Acute promyelocytic leukaemia (APML) is a condition classically characterised by t(15;17) (q22, q21), with disseminated intravascular coagulopathy (DIC) being a major cause of death. Central nervous system (CNS) involvement with APML commonly occurs in relapse; however, it is rarely seen at presentation, with only six reported cases in the literature. This case is the first to describe a patient with APML who presented with a subarachnoid haemorrhage and had CNS involvement early at diagnosis.

A 65-year-old woman was admitted with headache, generalised bruising and DIC. Her blood film and bone marrow examination were consistent with classic APML, while MRI scan confirmed a sub-arachnoid haemorrhage.

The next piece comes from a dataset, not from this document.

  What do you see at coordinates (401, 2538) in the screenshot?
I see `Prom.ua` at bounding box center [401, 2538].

Consequently she was commenced on all-trans retinoic acid (ATRA), idarubicin and aggressive blood product support.

Her treatment was initially complicated by ATRA differentiation syndrome and then extensive pulmonary emboli causing hypoxia, resulting in commencement of unfractionated heparin while maintaining a platelet count >50 × 109/l.

During her induction she underwent serial MRI scans that, although confirmed no extension of her subarachnoid haemorrhage, showed persistent abnormal meningeal thickening. Lumbar puncture revealed an infiltrate of immature granular leucocytes and CNS involvement was confirmed by both immunophenotyping and cytogenetic analysis via fluorescent in situ hybridisation (FISH) (Figure 1). Consequently she went on to have six cycles of triple intrathecal therapy with methotrexate, cytarabine and hydrocortisone until her cerebrospinal fluid was clear of leukaemic cells, as confirmed by immunophenotyping and FISH.

Figure 1
figure 1

PML/RARα translocation identified in the patient's cerebrospinal fluid by fluorescent in situ hybridisation (FISH).

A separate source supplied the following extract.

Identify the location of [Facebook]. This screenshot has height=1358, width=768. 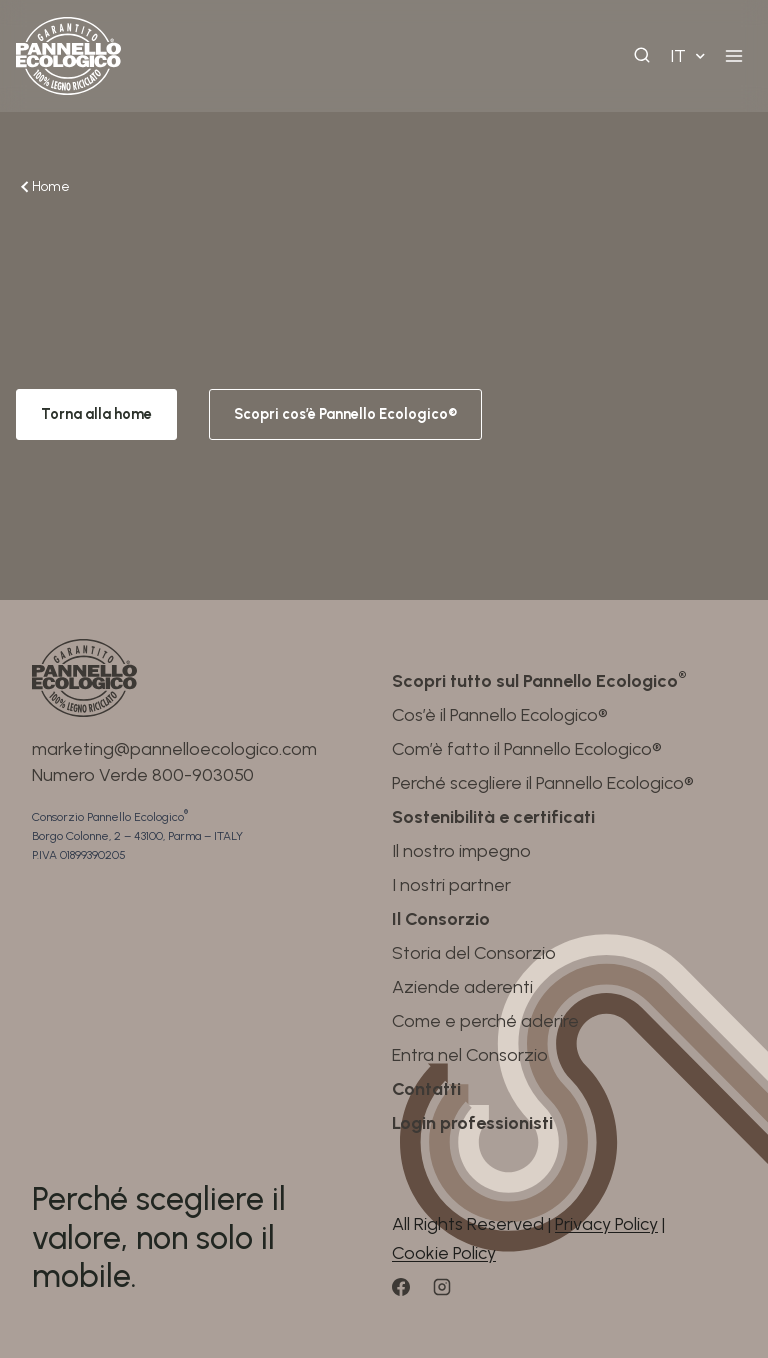
(410, 1294).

Bone marrow examination post induction confirmed complete morphological and cytogenetic remission, at which point she was commenced on arsenic trioxide and ATRA for her subsequent consolidation and currently she remains in remission.

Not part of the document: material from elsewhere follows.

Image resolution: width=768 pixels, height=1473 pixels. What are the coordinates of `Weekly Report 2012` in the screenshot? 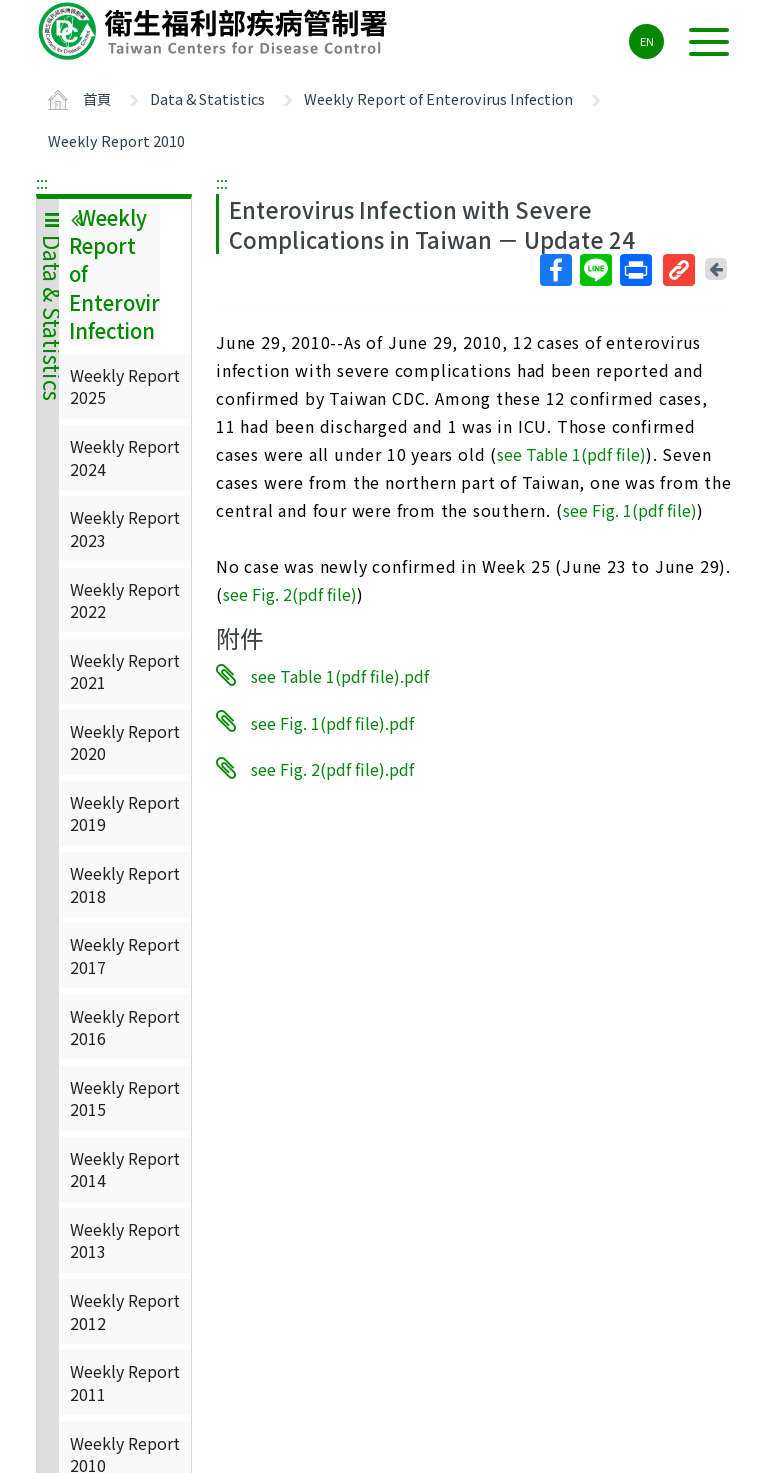 It's located at (125, 1311).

Acute promyelocytic leukaemia is frequently associated with clotting abnormalities and carries a high risk of intracranial haemorrhage.1 Bleeding involving the CNS is often catastrophic and is the main cause of death in induction for APML.1, 2, 3, 4

CNS involvement in APML is extremely rare at presentation but not infrequent at relapse, and associated factors include raised white cell count (>10 × 109/l), prior CNS haemorrhage, microgranular variant and bcr3 PML/RARα type.5, 6 Currently lumbar puncture is not carried out during induction when the risk of haemorrhagic complications is high. Instead it is reserved for patients with neurological symptoms or on relapse if CNS involvement is suspected.7 Some strategies have included CNS prophylaxis in patients with high-risk features, although the benefit from this as yet remains to be established. An Italian report describes the use of routine lumbar puncture at the end of induction in newly diagnosed APML patients with a white cell count >10 × 109/l. Seven patients underwent lumbar punctures and two were identified with CNS involvement;6 both of these patients were in molecular remission in their marrows. The authors concluded that routine lumbar puncture may be recommended for patients with high risk features in order to identify occult CNS disease.

Our case supports that high-risk patients, in particular those who have intracranial haemorrhage and high white cell count (>10 × 109/l) at presentation, should have diagnostic lumbar puncture performed earlier once the coagulopathy has resolved. This approach may allow earlier detection and treatment of occult CNS disease and consequently reduce the risk of future relapse.